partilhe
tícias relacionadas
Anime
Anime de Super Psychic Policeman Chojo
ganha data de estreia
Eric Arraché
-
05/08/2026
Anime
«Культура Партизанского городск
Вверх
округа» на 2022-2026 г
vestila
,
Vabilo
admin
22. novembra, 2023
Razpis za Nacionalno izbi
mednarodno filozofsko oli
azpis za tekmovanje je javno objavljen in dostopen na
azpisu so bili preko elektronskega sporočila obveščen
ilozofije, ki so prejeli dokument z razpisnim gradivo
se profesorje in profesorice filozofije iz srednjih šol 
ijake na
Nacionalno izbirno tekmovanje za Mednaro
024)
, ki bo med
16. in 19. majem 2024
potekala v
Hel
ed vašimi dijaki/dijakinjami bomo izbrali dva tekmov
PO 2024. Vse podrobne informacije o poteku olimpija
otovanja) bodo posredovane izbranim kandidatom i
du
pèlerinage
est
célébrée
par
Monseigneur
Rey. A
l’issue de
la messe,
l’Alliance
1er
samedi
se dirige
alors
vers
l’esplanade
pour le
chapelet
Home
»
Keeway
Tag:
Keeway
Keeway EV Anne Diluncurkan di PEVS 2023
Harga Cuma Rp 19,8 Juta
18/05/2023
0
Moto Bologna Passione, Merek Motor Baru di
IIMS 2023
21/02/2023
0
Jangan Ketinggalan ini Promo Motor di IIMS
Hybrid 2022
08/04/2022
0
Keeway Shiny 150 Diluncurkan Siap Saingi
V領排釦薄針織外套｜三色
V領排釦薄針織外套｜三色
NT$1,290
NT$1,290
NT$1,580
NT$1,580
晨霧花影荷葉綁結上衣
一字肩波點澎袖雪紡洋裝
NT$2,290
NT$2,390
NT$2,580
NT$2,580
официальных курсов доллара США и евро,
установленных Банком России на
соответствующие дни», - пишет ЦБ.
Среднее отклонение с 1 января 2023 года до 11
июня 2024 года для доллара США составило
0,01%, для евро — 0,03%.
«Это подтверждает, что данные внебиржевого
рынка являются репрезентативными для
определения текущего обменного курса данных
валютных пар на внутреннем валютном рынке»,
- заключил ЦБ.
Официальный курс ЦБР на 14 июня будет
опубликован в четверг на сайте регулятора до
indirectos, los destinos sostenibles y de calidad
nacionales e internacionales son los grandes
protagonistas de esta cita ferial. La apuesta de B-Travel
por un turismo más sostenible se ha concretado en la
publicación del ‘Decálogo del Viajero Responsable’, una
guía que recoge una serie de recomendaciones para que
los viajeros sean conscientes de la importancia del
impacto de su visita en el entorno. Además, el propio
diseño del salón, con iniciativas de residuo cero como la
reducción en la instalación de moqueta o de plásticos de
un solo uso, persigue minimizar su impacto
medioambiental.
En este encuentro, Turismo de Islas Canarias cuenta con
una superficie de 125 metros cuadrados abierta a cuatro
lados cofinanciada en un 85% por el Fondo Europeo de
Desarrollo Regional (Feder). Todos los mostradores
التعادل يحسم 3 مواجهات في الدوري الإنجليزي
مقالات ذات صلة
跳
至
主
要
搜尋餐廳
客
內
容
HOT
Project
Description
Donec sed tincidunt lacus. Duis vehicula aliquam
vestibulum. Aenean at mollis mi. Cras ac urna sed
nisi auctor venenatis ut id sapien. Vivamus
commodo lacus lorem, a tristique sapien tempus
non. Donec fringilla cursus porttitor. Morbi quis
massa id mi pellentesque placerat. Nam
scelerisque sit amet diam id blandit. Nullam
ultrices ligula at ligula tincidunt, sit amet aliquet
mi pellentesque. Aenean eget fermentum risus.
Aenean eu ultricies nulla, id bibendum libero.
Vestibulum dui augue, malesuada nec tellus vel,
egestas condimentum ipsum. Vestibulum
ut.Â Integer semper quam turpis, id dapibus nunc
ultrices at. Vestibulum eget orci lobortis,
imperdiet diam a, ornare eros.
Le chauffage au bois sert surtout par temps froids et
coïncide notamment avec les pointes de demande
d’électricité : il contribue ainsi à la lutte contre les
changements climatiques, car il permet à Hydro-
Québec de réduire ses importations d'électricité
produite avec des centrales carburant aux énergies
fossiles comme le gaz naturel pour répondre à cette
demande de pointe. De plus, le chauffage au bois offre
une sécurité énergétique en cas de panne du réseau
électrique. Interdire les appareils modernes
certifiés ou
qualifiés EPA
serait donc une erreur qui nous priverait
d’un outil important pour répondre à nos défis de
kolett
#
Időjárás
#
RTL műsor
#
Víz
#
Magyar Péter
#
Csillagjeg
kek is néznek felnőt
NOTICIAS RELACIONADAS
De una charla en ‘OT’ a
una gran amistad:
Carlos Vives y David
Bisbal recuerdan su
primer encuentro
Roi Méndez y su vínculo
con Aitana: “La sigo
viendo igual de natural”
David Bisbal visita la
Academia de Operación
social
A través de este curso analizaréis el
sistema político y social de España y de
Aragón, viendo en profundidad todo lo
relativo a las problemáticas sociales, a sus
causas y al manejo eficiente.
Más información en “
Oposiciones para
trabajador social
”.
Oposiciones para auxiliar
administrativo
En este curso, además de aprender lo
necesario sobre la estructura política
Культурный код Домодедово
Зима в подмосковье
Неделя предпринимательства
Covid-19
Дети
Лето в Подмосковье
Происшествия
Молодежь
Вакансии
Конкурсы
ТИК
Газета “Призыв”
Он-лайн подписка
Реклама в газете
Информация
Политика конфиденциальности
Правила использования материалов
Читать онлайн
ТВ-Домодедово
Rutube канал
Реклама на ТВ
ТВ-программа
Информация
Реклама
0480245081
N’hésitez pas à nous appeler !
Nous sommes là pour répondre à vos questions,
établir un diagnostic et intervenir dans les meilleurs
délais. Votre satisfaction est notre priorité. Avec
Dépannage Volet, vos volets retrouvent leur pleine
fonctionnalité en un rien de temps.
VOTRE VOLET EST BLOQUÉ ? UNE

□ □ □ □

Set down every record above exactly as given.

Exercise result |
partilhe
tícias relacionadas
Anime
Anime de Super Psychic Policeman Chojo
ganha data de estreia
Eric Arraché
-
05/08/2026
Anime
«Культура Партизанского городск
Вверх
округа» на 2022-2026 г
vestila
,
Vabilo
admin
22. novembra, 2023
Razpis za Nacionalno izbi
mednarodno filozofsko oli
azpis za tekmovanje je javno objavljen in dostopen na
azpisu so bili preko elektronskega sporočila obveščen
ilozofije, ki so prejeli dokument z razpisnim gradivo
se profesorje in profesorice filozofije iz srednjih šol 
ijake na
Nacionalno izbirno tekmovanje za Mednaro
024)
, ki bo med
16. in 19. majem 2024
potekala v
Hel
ed vašimi dijaki/dijakinjami bomo izbrali dva tekmov
PO 2024. Vse podrobne informacije o poteku olimpija
otovanja) bodo posredovane izbranim kandidatom i
du
pèlerinage
est
célébrée
par
Monseigneur
Rey. A
l’issue de
la messe,
l’Alliance
1er
samedi
se dirige
alors
vers
l’esplanade
pour le
chapelet
Home
»
Keeway
Tag:
Keeway
Keeway EV Anne Diluncurkan di PEVS 2023
Harga Cuma Rp 19,8 Juta
18/05/2023
0
Moto Bologna Passione, Merek Motor Baru di
IIMS 2023
21/02/2023
0
Jangan Ketinggalan ini Promo Motor di IIMS
Hybrid 2022
08/04/2022
0
Keeway Shiny 150 Diluncurkan Siap Saingi
V領排釦薄針織外套｜三色
V領排釦薄針織外套｜三色
NT$1,290
NT$1,290
NT$1,580
NT$1,580
晨霧花影荷葉綁結上衣
一字肩波點澎袖雪紡洋裝
NT$2,290
NT$2,390
NT$2,580
NT$2,580
официальных курсов доллара США и евро,
установленных Банком России на
соответствующие дни», - пишет ЦБ.
Среднее отклонение с 1 января 2023 года до 11
июня 2024 года для доллара США составило
0,01%, для евро — 0,03%.
«Это подтверждает, что данные внебиржевого
рынка являются репрезентативными для
определения текущего обменного курса данных
валютных пар на внутреннем валютном рынке»,
- заключил ЦБ.
Официальный курс ЦБР на 14 июня будет
опубликован в четверг на сайте регулятора до
indirectos, los destinos sostenibles y de calidad
nacionales e internacionales son los grandes
protagonistas de esta cita ferial. La apuesta de B-Travel
por un turismo más sostenible se ha concretado en la
publicación del ‘Decálogo del Viajero Responsable’, una
guía que recoge una serie de recomendaciones para que
los viajeros sean conscientes de la importancia del
impacto de su visita en el entorno. Además, el propio
diseño del salón, con iniciativas de residuo cero como la
reducción en la instalación de moqueta o de plásticos de
un solo uso, persigue minimizar su impacto
medioambiental.
En este encuentro, Turismo de Islas Canarias cuenta con
una superficie de 125 metros cuadrados abierta a cuatro
lados cofinanciada en un 85% por el Fondo Europeo de
Desarrollo Regional (Feder). Todos los mostradores
التعادل يحسم 3 مواجهات في الدوري الإنجليزي
مقالات ذات صلة
跳
至
主
要
搜尋餐廳
客
內
容
HOT
Project
Description
Donec sed tincidunt lacus. Duis vehicula aliquam
vestibulum. Aenean at mollis mi. Cras ac urna sed
nisi auctor venenatis ut id sapien. Vivamus
commodo lacus lorem, a tristique sapien tempus
non. Donec fringilla cursus porttitor. Morbi quis
massa id mi pellentesque placerat. Nam
scelerisque sit amet diam id blandit. Nullam
ultrices ligula at ligula tincidunt, sit amet aliquet
mi pellentesque. Aenean eget fermentum risus.
Aenean eu ultricies nulla, id bibendum libero.
Vestibulum dui augue, malesuada nec tellus vel,
egestas condimentum ipsum. Vestibulum
ut.Â Integer semper quam turpis, id dapibus nunc
ultrices at. Vestibulum eget orci lobortis,
imperdiet diam a, ornare eros.
Le chauffage au bois sert surtout par temps froids et
coïncide notamment avec les pointes de demande
d’électricité : il contribue ainsi à la lutte contre les
changements climatiques, car il permet à Hydro-
Québec de réduire ses importations d'électricité
produite avec des centrales carburant aux énergies
fossiles comme le gaz naturel pour répondre à cette
demande de pointe. De plus, le chauffage au bois offre
une sécurité énergétique en cas de panne du réseau
électrique. Interdire les appareils modernes
certifiés ou
qualifiés EPA
serait donc une erreur qui nous priverait
d’un outil important pour répondre à nos défis de
kolett
#
Időjárás
#
RTL műsor
#
Víz
#
Magyar Péter
#
Csillagjeg
kek is néznek felnőt
NOTICIAS RELACIONADAS
De una charla en ‘OT’ a
una gran amistad:
Carlos Vives y David
Bisbal recuerdan su
primer encuentro
Roi Méndez y su vínculo
con Aitana: “La sigo
viendo igual de natural”
David Bisbal visita la
Academia de Operación
social
A través de este curso analizaréis el
sistema político y social de España y de
Aragón, viendo en profundidad todo lo
relativo a las problemáticas sociales, a sus
causas y al manejo eficiente.
Más información en “
Oposiciones para
trabajador social
”.
Oposiciones para auxiliar
administrativo
En este curso, además de aprender lo
necesario sobre la estructura política
Культурный код Домодедово
Зима в подмосковье
Неделя предпринимательства
Covid-19
Дети
Лето в Подмосковье
Происшествия
Молодежь
Вакансии
Конкурсы
ТИК
Газета “Призыв”
Он-лайн подписка
Реклама в газете
Информация
Политика конфиденциальности
Правила использования материалов
Читать онлайн
ТВ-Домодедово
Rutube канал
Реклама на ТВ
ТВ-программа
Информация
Реклама
0480245081
N’hésitez pas à nous appeler !
Nous sommes là pour répondre à vos questions,
établir un diagnostic et intervenir dans les meilleurs
délais. Votre satisfaction est notre priorité. Avec
Dépannage Volet, vos volets retrouvent leur pleine
fonctionnalité en un rien de temps.
VOTRE VOLET EST BLOQUÉ ? UNE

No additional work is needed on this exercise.